Vladimir Putin artık dünya sahnesindeydi.

Ancak 2007 yılından itibaren artan Putin itibarına karşı batılı liderlerde bir huzursuzluk baş gösterdi. Gürcistan başta olmak üzere Rusya’ya yakın bölgelerde batılı kışkırtmalar ile Rus karşıtlığı başladı. NATO, Doğu Avrupa’da genişlemesini tamamladı ve devreye bu ülkelere sözde ‘demokrasi’ getirecek olan Avrupa Birliği harekete geçti. Doğu Avrupa ülkeleri, Avrupa Birliği ve NATO üyesi olurken Rusya, bu duruma itiraz etmeye başladı.

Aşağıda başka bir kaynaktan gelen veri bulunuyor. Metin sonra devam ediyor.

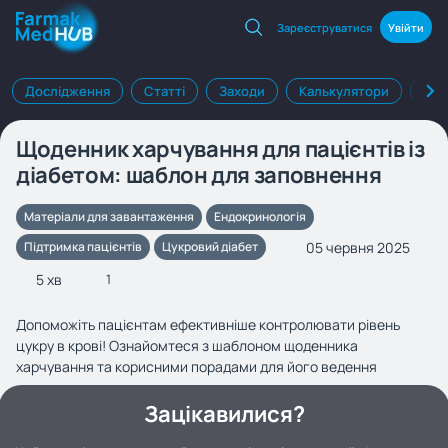
Зареєструватися
Увійти
Дослідження
Статті
Заходи
Калькулятори
Клі
Щоденник харчування для пацієнтів із
діабетом: шаблон для заповнення
Матеріали для завантаження
Ендокринологія
05 червня 2025
Підтримка пацієнтів
Цукровий діабет
5 хв
1
Допоможіть пацієнтам ефективніше контролювати рівень
цукру в крові! Ознайомтеся з шаблоном щоденника
харчування та корисними порадами для його ведення
Зацікавилися?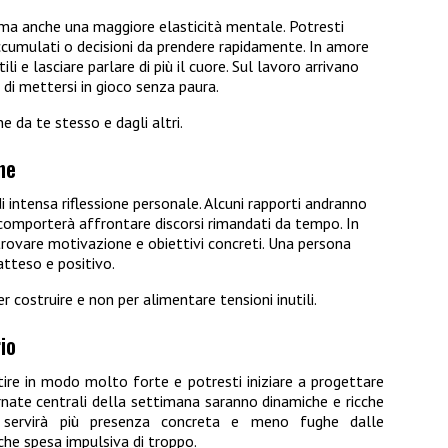
ma anche una maggiore elasticità mentale. Potresti
ccumulati o decisioni da prendere rapidamente. In amore
li e lasciare parlare di più il cuore. Sul lavoro arrivano
a di mettersi in gioco senza paura.
e da te stesso e dagli altri.
ne
 intensa riflessione personale. Alcuni rapporti andranno
o comporterà affrontare discorsi rimandati da tempo. In
trovare motivazione e obiettivi concreti. Una persona
atteso e positivo.
er costruire e non per alimentare tensioni inutili.
io
ire in modo molto forte e potresti iniziare a progettare
rnate centrali della settimana saranno dinamiche e ricche
e servirà più presenza concreta e meno fughe dalle
che spesa impulsiva di troppo.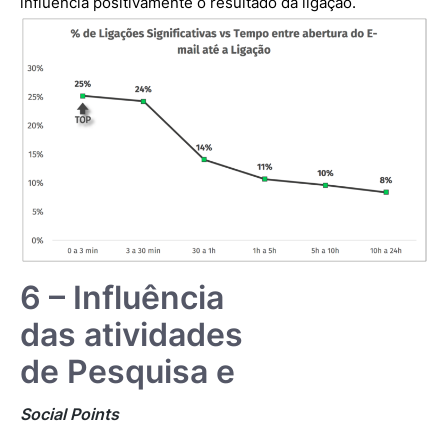
influencia positivamente o resultado da ligação.
6 – Influência
das atividades
de Pesquisa e
Social Points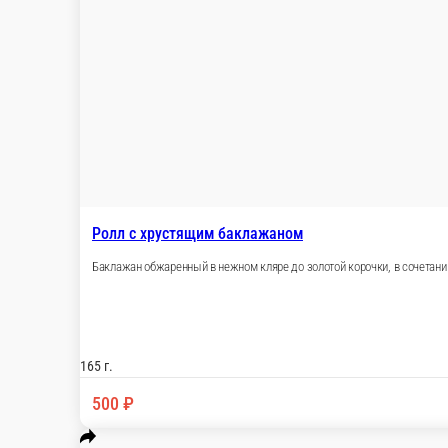
165 г.
500 ₽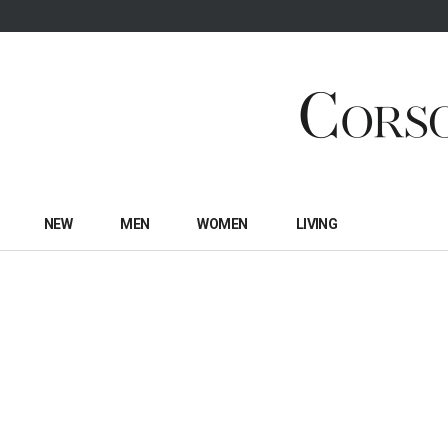
NEW
MEN
WOMEN
LIVING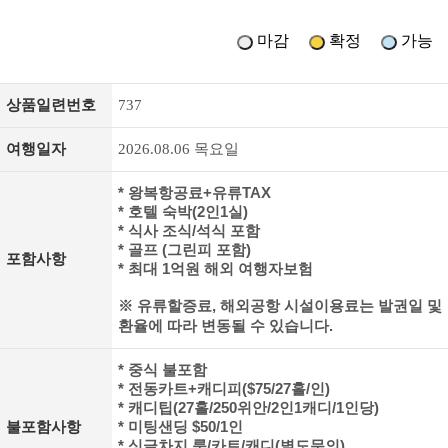
마감
확정
가능
상품일련번호
737
여행일자
2026.08.06 목요일
* 왕복항공료+유류TAX
* 호텔 숙박(2인1실)
* 식사 조식/석식 포함
* 골프 (그린피 포함)
포함사항
* 최대 1억원 해외 여행자보험
※ 유류할증료, 해외공항 시설이용료는 발권일 및
환율에 따라 변동될 수 있습니다.
* 중식 불포함
* 전동카트+캐디피($75/27홀/인)
* 캐디팁(27홀/250위안/2인1캐디/1인당)
불포함사항
* 미팅샌딩 $50/1인
* 싱글차지 룸/카트/캐디(별도문의)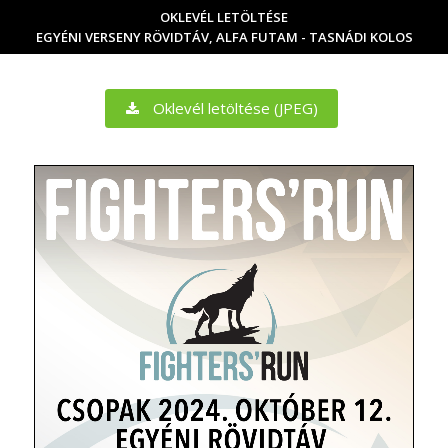
OKLEVÉL LETÖLTÉSE
EGYÉNI VERSENY RÖVIDTÁV, ALFA FUTAM - TASNÁDI KOLOS
Oklevél letöltése (JPEG)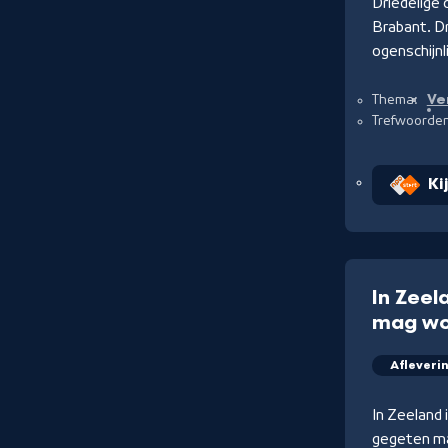
Driedelige 
Brabant. D
ogenschijn
Ve
Thema:
Trefwoorde
Ki
In Zeel
mag w
Afleveri
In Zeeland 
gegeten ma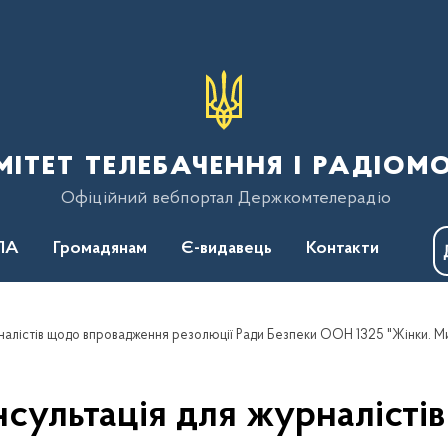
тет телебачення і радіом
Офіційний вебпортал Держкомтелерадіо
ПА
Громадянам
Є-видавець
Контакти
онсультація для журналіст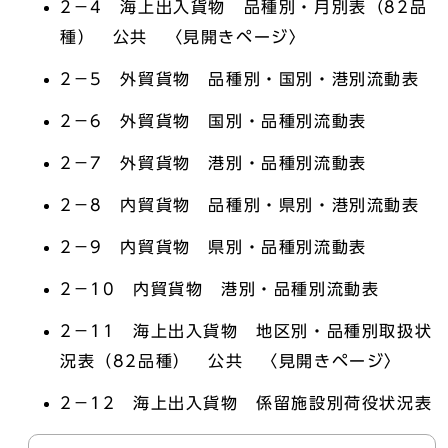
2－4 海上出入貨物 品種別・月別表（82品
種） 公共 〈見開きページ〉
2－5 外貿貨物 品種別・国別・港別流動表
2－6 外貿貨物 国別・品種別流動表
2－7 外貿貨物 港別・品種別流動表
2－8 内貿貨物 品種別・県別・港別流動表
2－9 内貿貨物 県別・品種別流動表
2－10 内貿貨物 港別・品種別流動表
2－11 海上出入貨物 地区別・品種別取扱状
況表（82品種） 公共 〈見開きページ〉
2－12 海上出入貨物 係留施設別荷役状況表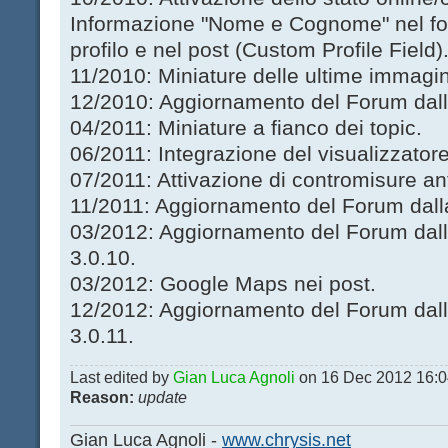
Informazione "Nome e Cognome" nel for
profilo e nel post (Custom Profile Field)
11/2010: Miniature delle ultime immagi
12/2010: Aggiornamento del Forum dalla
04/2011: Miniature a fianco dei topic.
06/2011: Integrazione del visualizzator
07/2011: Attivazione di contromisure a
11/2011: Aggiornamento del Forum dalla 
03/2012: Aggiornamento del Forum dalla
3.0.10.
03/2012: Google Maps nei post.
12/2012: Aggiornamento del Forum dalla
3.0.11.
Last edited by
Gian Luca Agnoli
on 16 Dec 2012 16:04,
Reason:
update
Gian Luca Agnoli -
www.chrysis.net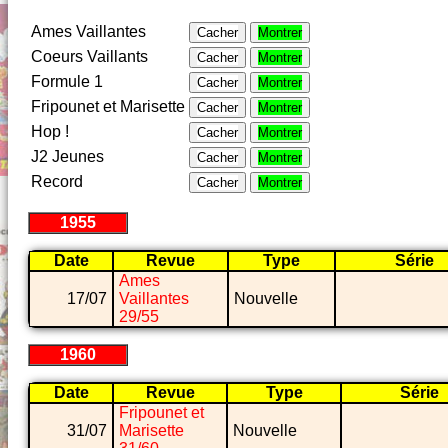
Ames Vaillantes
Cacher
Montrer
Coeurs Vaillants
Cacher
Montrer
Formule 1
Cacher
Montrer
Fripounet et Marisette
Cacher
Montrer
Hop !
Cacher
Montrer
J2 Jeunes
Cacher
Montrer
Record
Cacher
Montrer
1955
Date
Revue
Type
Série
Ames
17/07
Vaillantes
Nouvelle
29/55
1960
Date
Revue
Type
Série
Fripounet et
31/07
Marisette
Nouvelle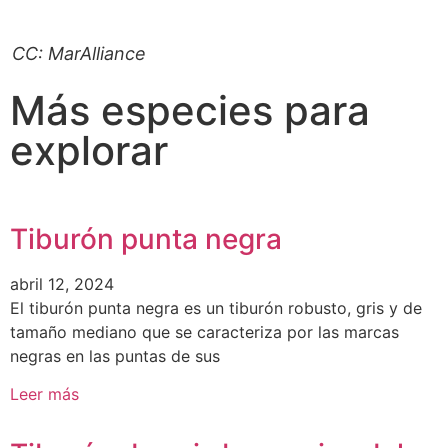
CC: MarAlliance
Más especies para
explorar
Tiburón punta negra
abril 12, 2024
El tiburón punta negra es un tiburón robusto, gris y de
tamaño mediano que se caracteriza por las marcas
negras en las puntas de sus
Leer más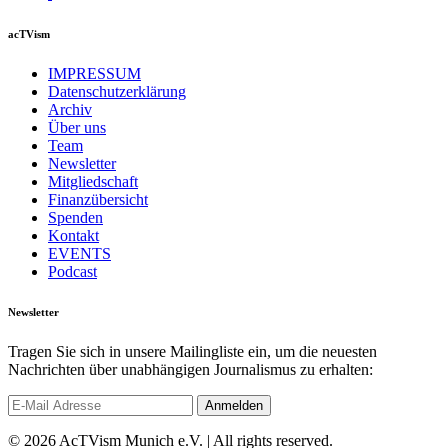
acTVism
IMPRESSUM
Datenschutzerklärung
Archiv
Über uns
Team
Newsletter
Mitgliedschaft
Finanzübersicht
Spenden
Kontakt
EVENTS
Podcast
Newsletter
Tragen Sie sich in unsere Mailingliste ein, um die neuesten
Nachrichten über unabhängigen Journalismus zu erhalten:
© 2026 AcTVism Munich e.V. | All rights reserved.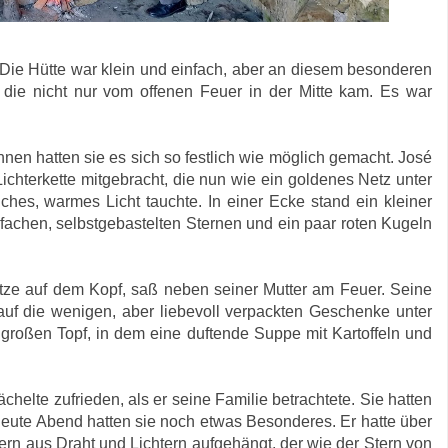
 Die Hütte war klein und einfach, aber an diesem besonderen
 die nicht nur vom offenen Feuer in der Mitte kam. Es war
nnen hatten sie es sich so festlich wie möglich gemacht. José
 Lichterkette mitgebracht, die nun wie ein goldenes Netz unter
hes, warmes Licht tauchte. In einer Ecke stand ein kleiner
achen, selbstgebastelten Sternen und ein paar roten Kugeln
ütze auf dem Kopf, saß neben seiner Mutter am Feuer. Seine
auf die wenigen, aber liebevoll verpackten Geschenke unter
 großen Topf, in dem eine duftende Suppe mit Kartoffeln und
helte zufrieden, als er seine Familie betrachtete. Sie hatten
d heute Abend hatten sie noch etwas Besonderes. Er hatte über
n aus Draht und Lichtern aufgehängt, der wie der Stern von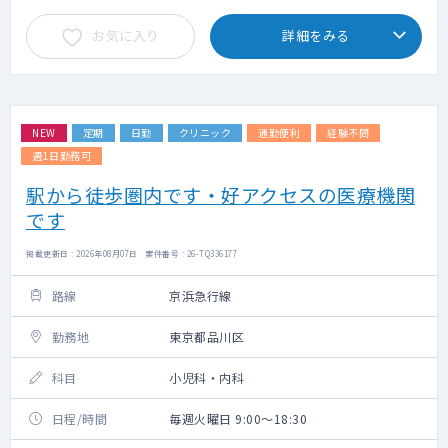
お気に入り
詳細をみる
NEW
定期
日勤
クリニック
通勤便利
経験不問
週1日勤務可
駅から徒歩圏内です・好アクセスの医療機関
です
掲載更新日 : 2026年08月07日 案件番号 : 26-TQ336177
路線
京浜急行線
勤務地
東京都品川区
科目
小児科・内科
日程/時間
毎週火曜日 9:00～18:30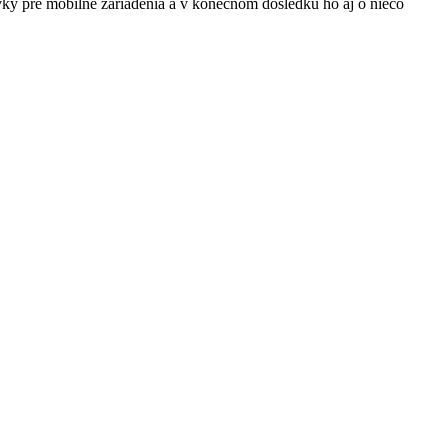
ky pre mobilné zariadenia a v konečnom dôsledku ho aj o niečo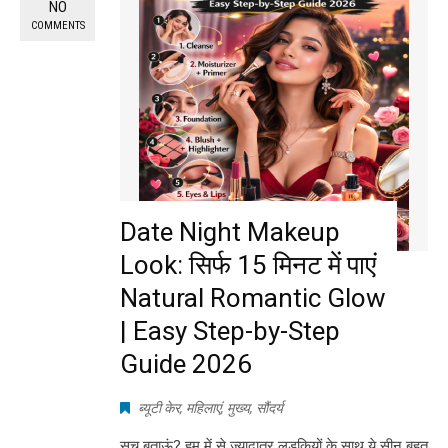
NO
COMMENTS
Date Night Makeup
Look: सिर्फ 15 मिनट में पाएं
Natural Romantic Glow
| Easy Step-by-Step
Guide 2026
ब्यूटी केर
,
महिलाएं
,
मुख्य
,
सौंदर्य
सच बताऊं? हम में से ज्यादातर लड़कियों के साथ ये सीन बहुत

Vladimir Putin, Rus ordusunun modernizasyonu için talimatlar verdi. Rusya’nın uzay teknolojisi, füze teknolojisi ve zırhlı araç teknolojisi arttı. Sovyetler Birliği’nden kalan tüm silahlar ikinci ve üçüncü ülkelere hibe edildi. Hangarlar yeni Rus teknolojisiyle üretilen silahlarla dolduruldu.

Vladimir Putin’in, tüm uzlaşmacı adımlarına karşı batılıların bir haltlar karıştırdığını anladığı da buradan anlaşılıyor.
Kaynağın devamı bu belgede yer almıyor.